Confesso-me um pouco assustado com a precarização de objetivos do governo do Estado em relação ao início do funcionamento do Centro de Eventos. Assustado por razões naturais: um investimento deste, colocado nesta situação de incerteza, é sempre um fator de desgaste e uma visão nada agradável a quem imagina uma política de movimentação econômica da cidade e da região. Ao menos este foi o fim imaginado para o empreendimento. Teoricamente falando.

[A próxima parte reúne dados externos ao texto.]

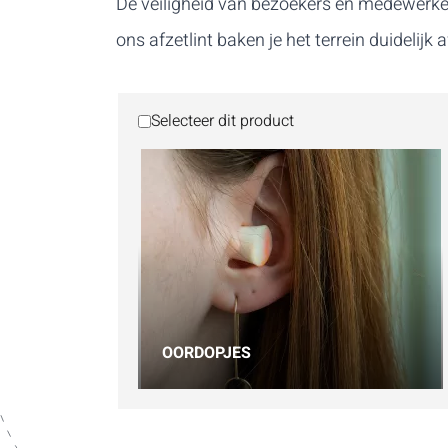
De veiligheid van bezoekers en medewerker
ons afzetlint baken je het terrein duidelijk a
Selecteer dit product
OORDOPJES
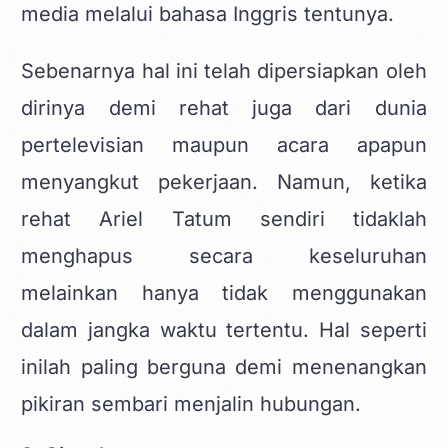
media melalui bahasa Inggris tentunya.
Sebenarnya hal ini telah dipersiapkan oleh
dirinya demi rehat juga dari dunia
pertelevisian maupun acara apapun
menyangkut pekerjaan. Namun, ketika
rehat Ariel Tatum sendiri tidaklah
menghapus secara keseluruhan
melainkan hanya tidak menggunakan
dalam jangka waktu tertentu. Hal seperti
inilah paling berguna demi menenangkan
pikiran sembari menjalin hubungan.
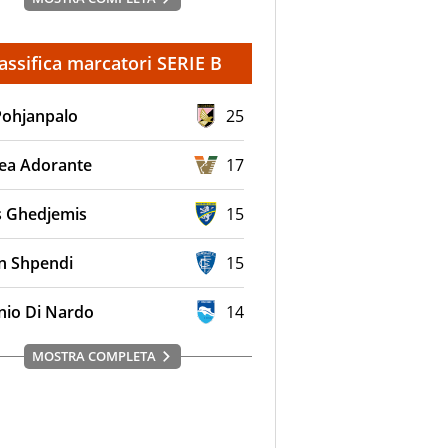
assifica marcatori SERIE B
Pohjanpalo
25
ea Adorante
17
s Ghedjemis
15
en Shpendi
15
nio Di Nardo
14
MOSTRA COMPLETA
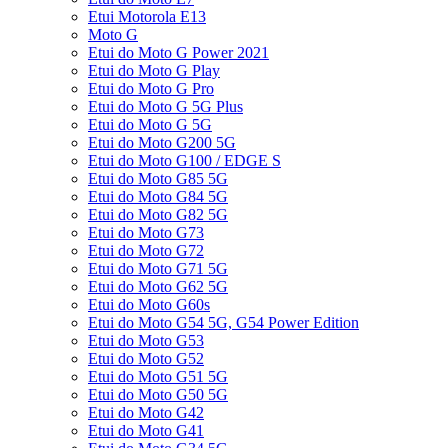
Etui Motorola E13
Moto G
Etui do Moto G Power 2021
Etui do Moto G Play
Etui do Moto G Pro
Etui do Moto G 5G Plus
Etui do Moto G 5G
Etui do Moto G200 5G
Etui do Moto G100 / EDGE S
Etui do Moto G85 5G
Etui do Moto G84 5G
Etui do Moto G82 5G
Etui do Moto G73
Etui do Moto G72
Etui do Moto G71 5G
Etui do Moto G62 5G
Etui do Moto G60s
Etui do Moto G54 5G, G54 Power Edition
Etui do Moto G53
Etui do Moto G52
Etui do Moto G51 5G
Etui do Moto G50 5G
Etui do Moto G42
Etui do Moto G41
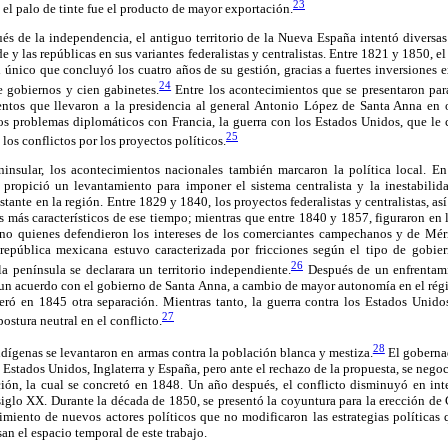
23
l palo de tinte fue el producto de mayor exportación.
ués de la independencia, el antiguo territorio de la Nueva España intentó divers
e y las repúblicas en sus variantes federalistas y centralistas. Entre 1821 y 1850, 
 único que concluyó los cuatro años de su gestión, gracias a fuertes inversiones ex
24
e gobiernos y cien gabinetes.
Entre los acontecimientos que se presentaron par
entos que llevaron a la presidencia al general Antonio López de Santa Anna en 
os problemas diplomáticos con Francia, la guerra con los Estados Unidos, que le c
25
 los conflictos por los proyectos políticos.
insular, los acontecimientos nacionales también marcaron la política local. E
 propició un levantamiento para imponer el sistema centralista y la inestabilid
ante en la región. Entre 1829 y 1840, los proyectos federalistas y centralistas, as
gos más característicos de ese tiempo; mientras que entre 1840 y 1857, figuraron en
 quienes defendieron los intereses de los comerciantes campechanos y de Méri
 república mexicana estuvo caracterizada por fricciones según el tipo de gobie
26
a península se declarara un territorio independiente.
Después de un enfrentami
 un acuerdo con el gobierno de Santa Anna, a cambio de mayor autonomía en el régi
ró en 1845 otra separación. Mientras tanto, la guerra contra los Estados Unido
27
ostura neutral en el conflicto.
28
indígenas se levantaron en armas contra la población blanca y mestiza.
El goberna
s Estados Unidos, Inglaterra y España, pero ante el rechazo de la propuesta, se neg
ión, la cual se concretó en 1848. Un año después, el conflicto disminuyó en in
 siglo XX. Durante la década de 1850, se presentó la coyuntura para la erección d
gimiento de nuevos actores políticos que no modificaron las estrategias políticas
an el espacio temporal de este trabajo.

Assustado também fiquei quando, após toda a parte física estar praticamente montada, o ex-deputado e então secretário de Turismo do Estado, Leonel Pavan, ter confessado que o projeto não tinha, ainda, estudo de viabilidade – o que deveria ter sido dos primeiros passos. Colocaram o carro na frente dos bois.

De qualquer sorte, desde a deflagração da ideia, mesmo leigo na temática econômica, turística e empreendedora pública, filosofei ante fatos e profetizei: não vai funcionar. Adivinhação? Bola de cristal? Jogo de tarô? Búzios? Nada. Precedentes e história. Além de lógica.

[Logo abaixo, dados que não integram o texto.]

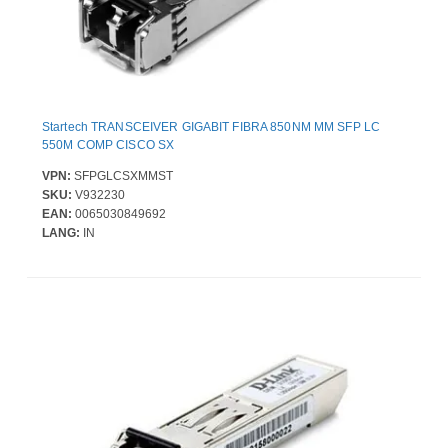
Startech TRANSCEIVER GIGABIT FIBRA 850NM MM SFP LC
550M COMP CISCO SX
VPN:
SFPGLCSXMMST
SKU:
V932230
EAN:
0065030849692
LANG:
IN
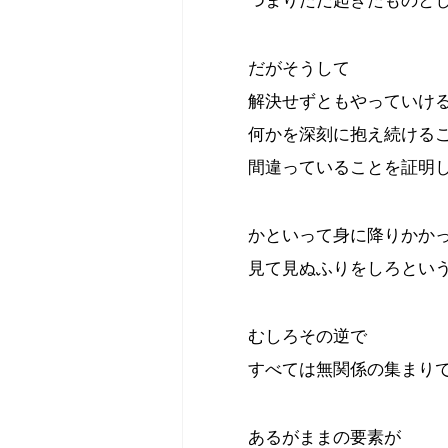
だがそうして
解決せずともやっていけ
何かを深刻に抱え続ける
間違っていることを証明
かといって身に降りかか
見て見ぬふりをしろとい
むしろその逆で
すべては無関係の集まり
あるがままの要素が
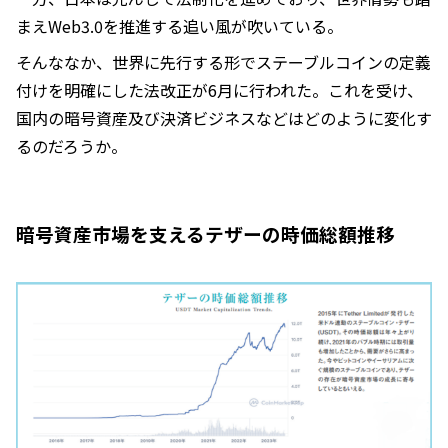
まえWeb3.0を推進する追い風が吹いている。
そんななか、世界に先行する形でステーブルコインの定義
付けを明確にした法改正が6月に行われた。これを受け、
国内の暗号資産及び決済ビジネスなどはどのように変化す
るのだろうか。
暗号資産市場を支えるテザーの時価総額推移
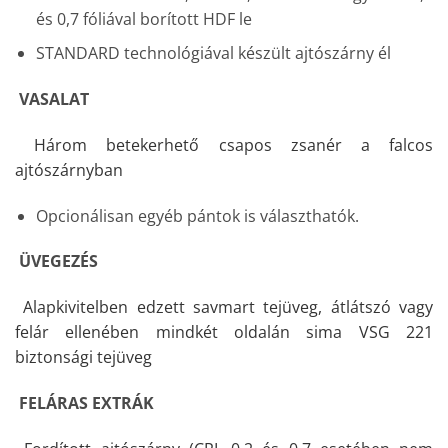
és 0,7 fóliával borított HDF le
STANDARD technológiával készült ajtószárny él
VASALAT
Három betekerhető csapos zsanér a falcos
ajtószárnyban
Opcionálisan egyéb pántok is választhatók.
ÜVEGEZÉS
Alapkivitelben edzett savmart tejüveg, átlátszó vagy
felár ellenében mindkét oldalán sima VSG 221
biztonsági tejüveg
FELÁRAS EXTRÁK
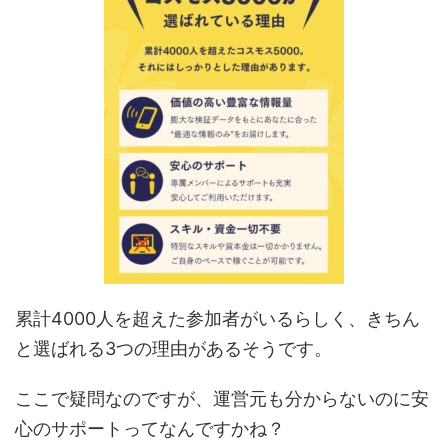
累計4000人を超えた参加者がいるらしく、きちん
と選ばれる3つの理由があるそうです。
ここで疑問なのですが、運営元も分からないのに安
心のサポートってなんですかね？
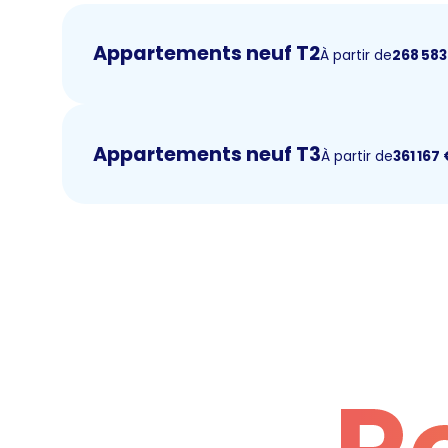
Appartements neuf T2
À partir de
268 583
Appartements neuf T3
À partir de
361 167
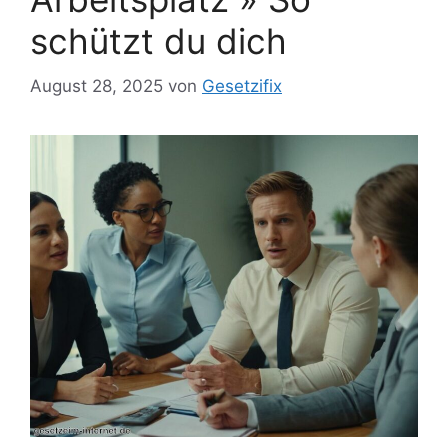
schützt du dich
August 28, 2025
von
Gesetzifix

Na visão lógica, o indubitável: poder público é péssimo gerente de negócios assim. Terá que licitar para quem sabe e conhece. Algo grande. Até hoje ninguém se interessou, verdadeira e diretamente. Tanto que o estado parou tudo e resolveu jogar a cartada de buscar “parceria”, seja lá o que isso possa significar e envolver.

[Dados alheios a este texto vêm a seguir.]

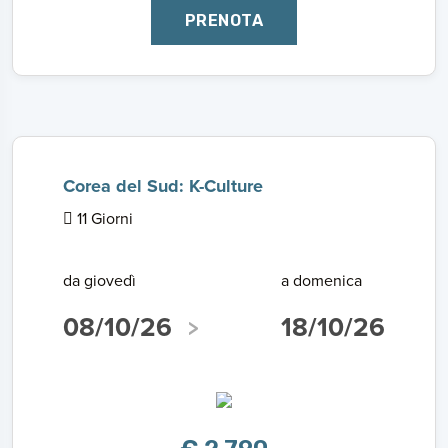
PRENOTA
Corea del Sud: K-Culture
11 Giorni
da giovedì
a domenica
08/10/26
18/10/26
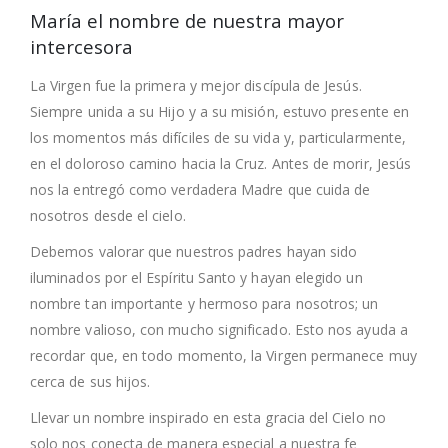
María el nombre de nuestra mayor
intercesora
La Virgen fue la primera y mejor discípula de Jesús.
Siempre unida a su Hijo y a su misión, estuvo presente en
los momentos más difíciles de su vida y, particularmente,
en el doloroso camino hacia la Cruz. Antes de morir, Jesús
nos la entregó como verdadera Madre que cuida de
nosotros desde el cielo.
Debemos valorar que nuestros padres hayan sido
iluminados por el Espíritu Santo y hayan elegido un
nombre tan importante y hermoso para nosotros; un
nombre valioso, con mucho significado. Esto nos ayuda a
recordar que, en todo momento, la Virgen permanece muy
cerca de sus hijos.
Llevar un nombre inspirado en esta gracia del Cielo no
solo nos conecta de manera especial a nuestra fe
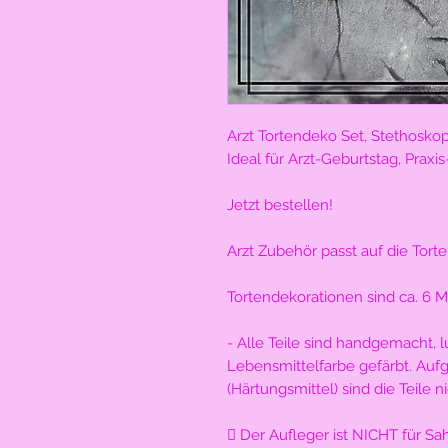
Arzt Tortendeko Set, Stethoskop
Ideal für Arzt-Geburtstag, Praxi
Jetzt bestellen!
Arzt Zubehör passt auf die Tor
Tortendekorationen sind ca. 6 M
- Alle Teile sind handgemacht, 
Lebensmittelfarbe gefärbt. Au
(Härtungsmittel) sind die Teile ni
 Der Aufleger ist NICHT für S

Era de se esperar. Sem uma perspectiva – ou um estudo de viabilidade bem feito -, quem arriscará? Quem é do ramo nem precisa olhar projetos – a olho nu já antevê quais as possibilidades.

Parece, contudo, que o estado, apesar das nuanças pouco sólidas, decantou uma possibilidade: locar o ambiente ou os ambientes para grandes feiras comerciais. E aí chocou de frente com o trade turístico e empresarial da cidade. Até com certa razão, a econômica. Essas feiras viriam para cá, episodicamente, vendendo montante cujos resultados não ficarão na cidade, embora crie uma movimentação interessante para hotelaria e restaurantes. Tudo correto. Mas bom pensar: se não for assim, que tipo de evento pode render a quem for o responsável pelo Centro de Eventos, cujo custo de manutenção e administração mensal, dizem, ficará em torno de R$ 350.000,00? Limitar, restringir ou exigir regras sobre o que e como fazer é o maior espanta-gestores do Centro de Eventos. Quem eventualmente assumir, ainda que seja o estado (Deus nos livre), não vai se condicionar a limites de renda ou a tipos de promoções possa trazer. A falência é certa – podendo o majestoso Centro virar uma tapera de luxo à beira da 101 plantada. Um elefante branco, como tanto já se falou.